A Review of Zoe Whittall's The Best Kind of People
Review by Sally Cooper
Zoe Whittall’s The Best Kind of People is a riveting social novel centred around a rape accusation. George Woodbury, an established, beloved, even heroic, teacher is arrested for sexual assault at a Connecticut prep school. Whittall zeroes in on the perspectives of his wife, daughter and son over the course of the year following his incarceration in this engaging, incisive novel.
Unlike those novels where a social issue can feel “dropped into” the story, The Best Kind of People uses multiple perspectives to consider the nuanced effects of an allegation on those who love the accused. George’s wife, Joan, for instance, is a triage nurse, accustomed to doling out compassion or, as her daughter Sadie puts it, going “to work and help[ing] a dozen people live through the night.” Joan’s story is a long twist of denial and empathy, her perspective both frustrating and relatable (bringing to mind Julianna Margulies’ turn in “The Good Wife” as a woman supporting her husband in the wake of his political sex scandal). Unlike her mother, seventeen-year-old Sadie feels the uncertainty of George’s position acutely. She is aware of how the charge alters her perception of her father, whether he’s guilty or not.

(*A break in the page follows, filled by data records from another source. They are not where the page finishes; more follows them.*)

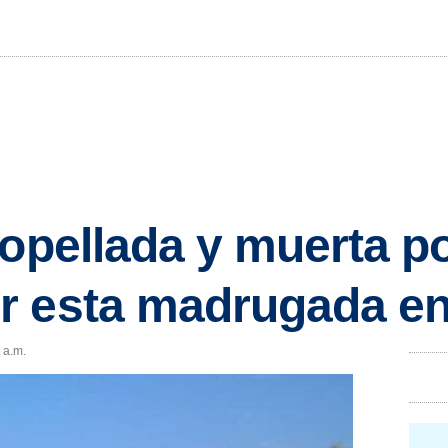
ropellada y muerta po
r esta madrugada en
1 a.m.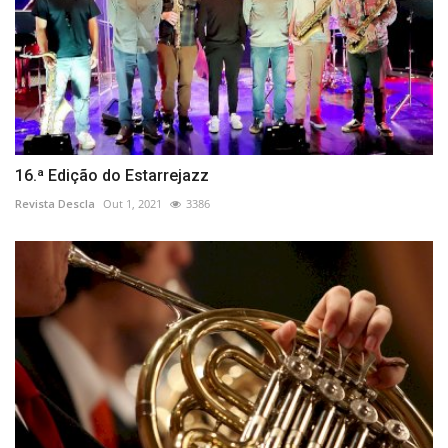
16.ª Edição do Estarrejazz
Revista Descla
Out 1, 2021
3386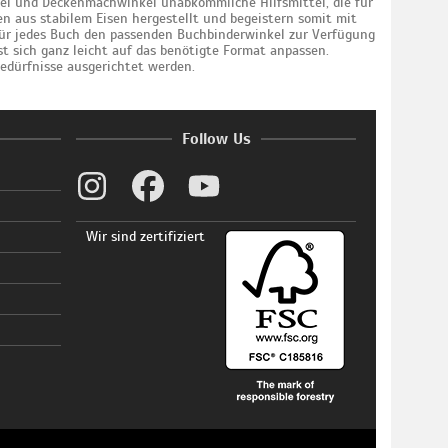
kel und Deckenmachwinkel unabkömmliche Hilfsmittel, die für
n aus stabilem Eisen hergestellt und begeistern somit mit
 für jedes Buch den passenden Buchbinderwinkel zur Verfügung
t sich ganz leicht auf das benötigte Format anpassen.
edürfnisse ausgerichtet werden.
Follow Us
Wir sind zertifiziert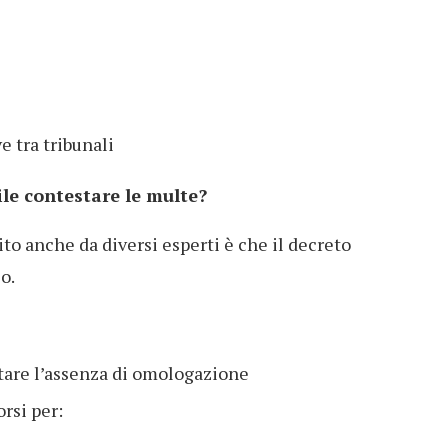
e tra tribunali
ile contestare le multe?
to anche da diversi esperti è che il decreto
o.
stare l’assenza di omologazione
orsi per: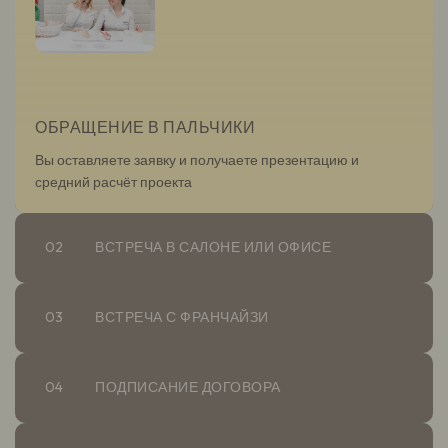
Что такое поддержка
и сопровождение
партнера?
Смогу ли я открыть
ОБРАЩЕНИЕ В ПАЛЬЧИКИ
салон без опыта в
бизнесе?
Вы оставляете заявку и получаете презентацию и
средний расчёт проекта
Какую поддержку вы
оказываете в работе?
02
ВСТРЕЧА В САЛОНЕ ИЛИ ОФИСЕ
В чем главное отличие
03
ВСТРЕЧА С ФРАНЧАЙЗИ
франшизы «Пальчики»?
Какие сроки открытия
04
ПОДПИСАНИЕ ДОГОВОРА
салона «Пальчики»?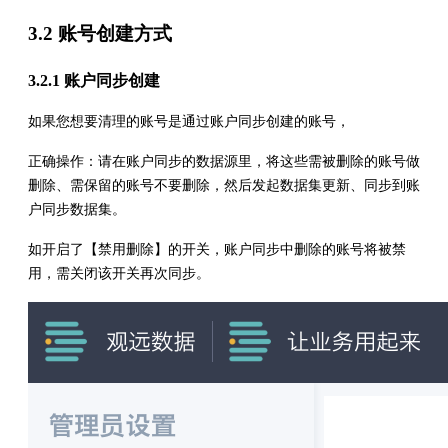
3.2 账号创建方式
3.2.1 账户同步创建
如果您想要清理的账号是通过账户同步创建的账号，
正确操作：请在账户同步的数据源里，将这些需被删除的账号做
删除、需保留的账号不要删除，然后发起数据集更新、同步到账
户同步数据集。
如开启了【禁用删除】的开关，账户同步中删除的账号将被禁
用，需关闭该开关再次同步。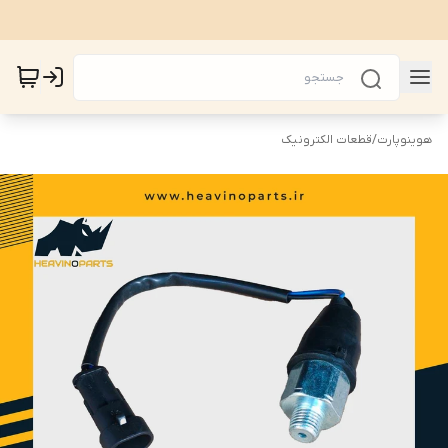
هوینوپارت
/
قطعات الکترونیک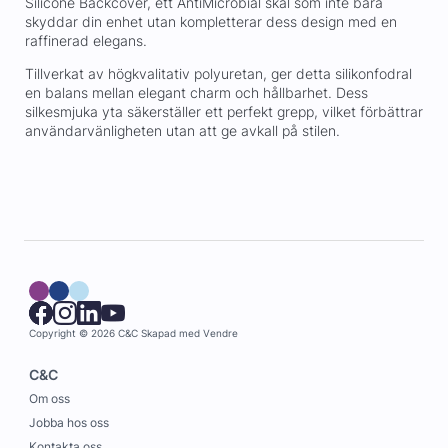
Silicone Backcover, ett AntiMicrobial skal som inte bara
skyddar din enhet utan kompletterar dess design med en
raffinerad elegans.
Tillverkat av högkvalitativ polyuretan, ger detta silikonfodral
en balans mellan elegant charm och hållbarhet. Dess
silkesmjuka yta säkerställer ett perfekt grepp, vilket förbättrar
användarvänligheten utan att ge avkall på stilen.
Copyright © 2026 C&C
Skapad med
Vendre
C&C
Om oss
Jobba hos oss
Kontakta oss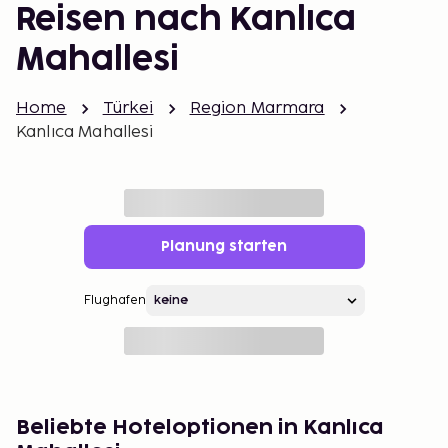
Reisen nach Kanlıca
Mahallesi
Home
Türkei
Region Marmara
Kanlıca Mahallesi
Planung starten
Flughafen
Beliebte Hoteloptionen in Kanlıca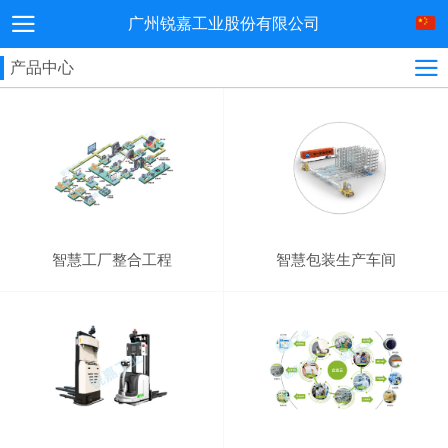
广州锐嘉工业股份有限公司
产品中心
智慧工厂整合工程
智慧包装生产车间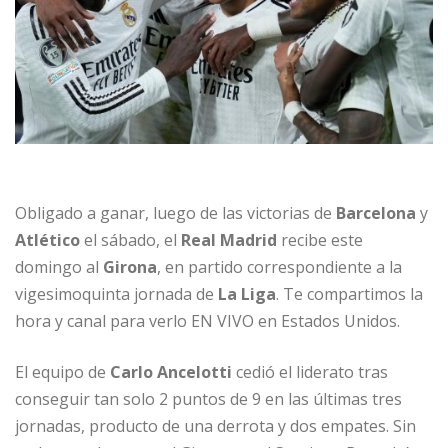
Obligado a ganar, luego de las victorias de
Barcelona
y
Atlético
el sábado, el
Real Madrid
recibe este
domingo al
Girona
, en partido correspondiente a la
vigesimoquinta jornada de
La Liga
. Te compartimos la
hora y canal para verlo EN VIVO en Estados Unidos.
El equipo de
Carlo Ancelotti
cedió el liderato tras
conseguir tan solo 2 puntos de 9 en las últimas tres
jornadas, producto de una derrota y dos empates. Sin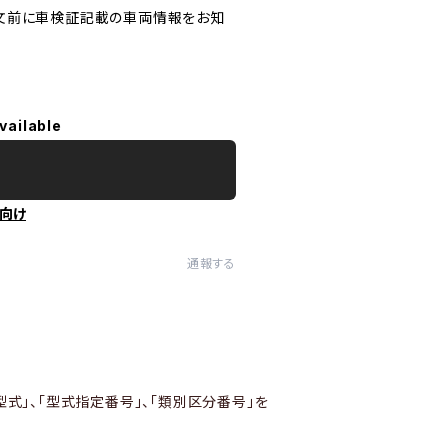
文前に車検証記載の車両情報をお知
vailable
向け
通報する
型式」、「型式指定番号」、「類別区分番号」を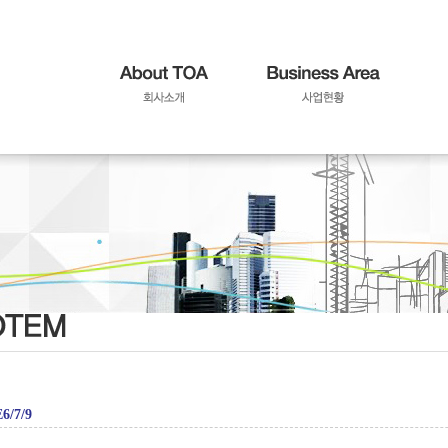
6/7/9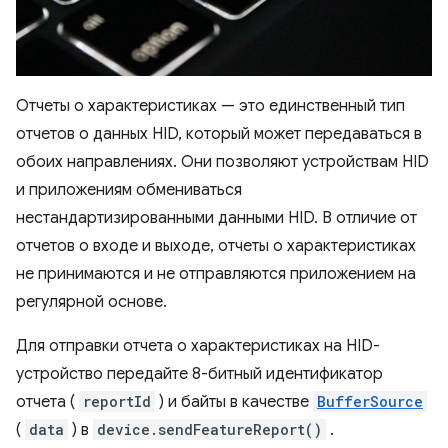
Отчеты о характеристиках — это единственный тип
отчетов о данных HID, который может передаваться в
обоих направлениях. Они позволяют устройствам HID
и приложениям обмениваться
нестандартизированными данными HID. В отличие от
отчетов о входе и выходе, отчеты о характеристиках
не принимаются и не отправляются приложением на
регулярной основе.
Для отправки отчета о характеристиках на HID-
устройство передайте 8-битный идентификатор
отчета (
reportId
) и байты в качестве
BufferSource
(
data
) в
device.sendFeatureReport()
.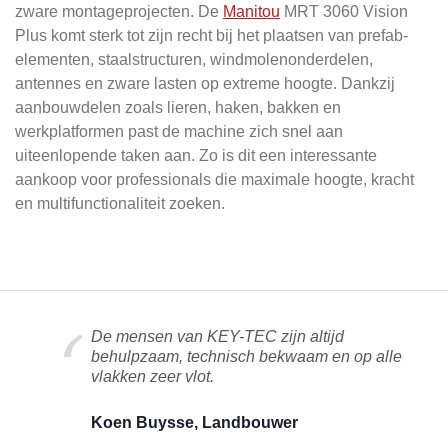
zware montageprojecten. De
Manitou
MRT 3060 Vision
Plus komt sterk tot zijn recht bij het plaatsen van prefab-
elementen, staalstructuren, windmolenonderdelen,
antennes en zware lasten op extreme hoogte. Dankzij
aanbouwdelen zoals lieren, haken, bakken en
werkplatformen past de machine zich snel aan
uiteenlopende taken aan. Zo is dit een interessante
aankoop voor professionals die maximale hoogte, kracht
en multifunctionaliteit zoeken.
De mensen van KEY-TEC zijn altijd
behulpzaam, technisch bekwaam en op alle
vlakken zeer vlot.
Koen Buysse, Landbouwer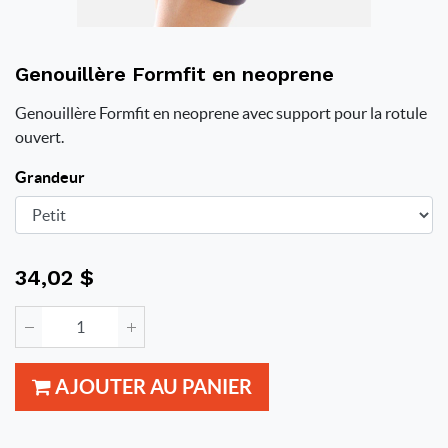
Genouillère Formfit en neoprene
Genouillère Formfit en neoprene avec support pour la rotule
ouvert.
Grandeur
34,02
$
AJOUTER AU PANIER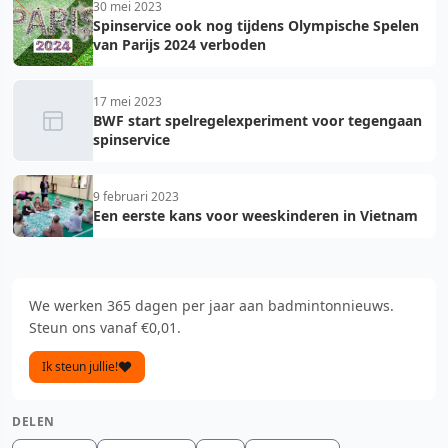
30 mei 2023
Spinservice ook nog tijdens Olympische Spelen
van Parijs 2024 verboden
17 mei 2023
BWF start spelregelexperiment voor tegengaan
spinservice
9 februari 2023
Een eerste kans voor weeskinderen in Vietnam
We werken 365 dagen per jaar aan badmintonnieuws.
Steun ons vanaf €0,01.
Ik steun jullie!
DELEN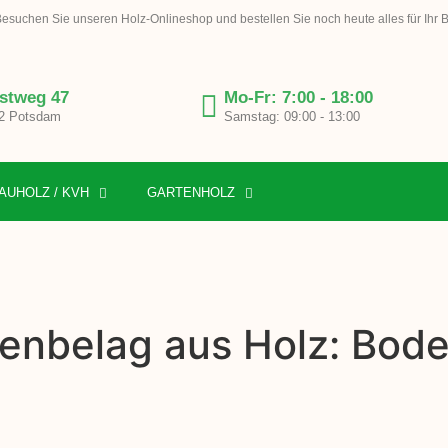
esuchen Sie unseren Holz-Onlineshop und bestellen Sie noch heute alles für Ihr 
stweg 47
Mo-Fr: 7:00 - 18:00
2 Potsdam
Samstag: 09:00 - 13:00
AUHOLZ / KVH
GARTENHOLZ
enbelag aus Holz: Bode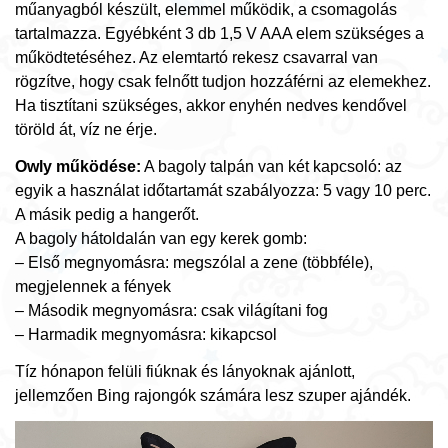
műanyagból készült, elemmel működik, a csomagolás
tartalmazza. Egyébként 3 db 1,5 V AAA elem szükséges a
működtetéséhez. Az elemtartó rekesz csavarral van
rögzítve, hogy csak felnőtt tudjon hozzáférni az elemekhez.
Ha tisztítani szükséges, akkor enyhén nedves kendővel
töröld át, víz ne érje.
Owly működése:
A bagoly talpán van két kapcsoló: az
egyik a használat időtartamát szabályozza: 5 vagy 10 perc.
A másik pedig a hangerőt.
A bagoly hátoldalán van egy kerek gomb:
– Első megnyomásra: megszólal a zene (többféle),
megjelennek a fények
– Második megnyomásra: csak világítani fog
– Harmadik megnyomásra: kikapcsol
Tíz hónapon felüli fiúknak és lányoknak ajánlott,
jellemzően Bing rajongók számára lesz szuper ajándék.
Videólejátszó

Sadie’s adult brother, Andrew, frames his father’s plight through a distinct lens, one informed by his own consensual relationship with a teacher when he was seventeen.
Through these characters’ experiences and those of a few others close to them, Whittall adeptly mines the gray areas of accusation and consent without ever letting up on the reality of an allegation of sexual assault and its aftermath. Family members, for instance, are implicated despite themselves when a loved one is charged. As does Elaine Friedman in the documentary “Capturing the Friedmans” (and, indeed, Alicia Florrick in “The Good Wife”), Joan must face the media asking, “how could a wife of over twenty years not know her husband’s predilections?” Whittall invites us, furthermore, not to forget that “The law is the law….You can’t reconfigure this with your sexual liberation theory of law, or whatever.”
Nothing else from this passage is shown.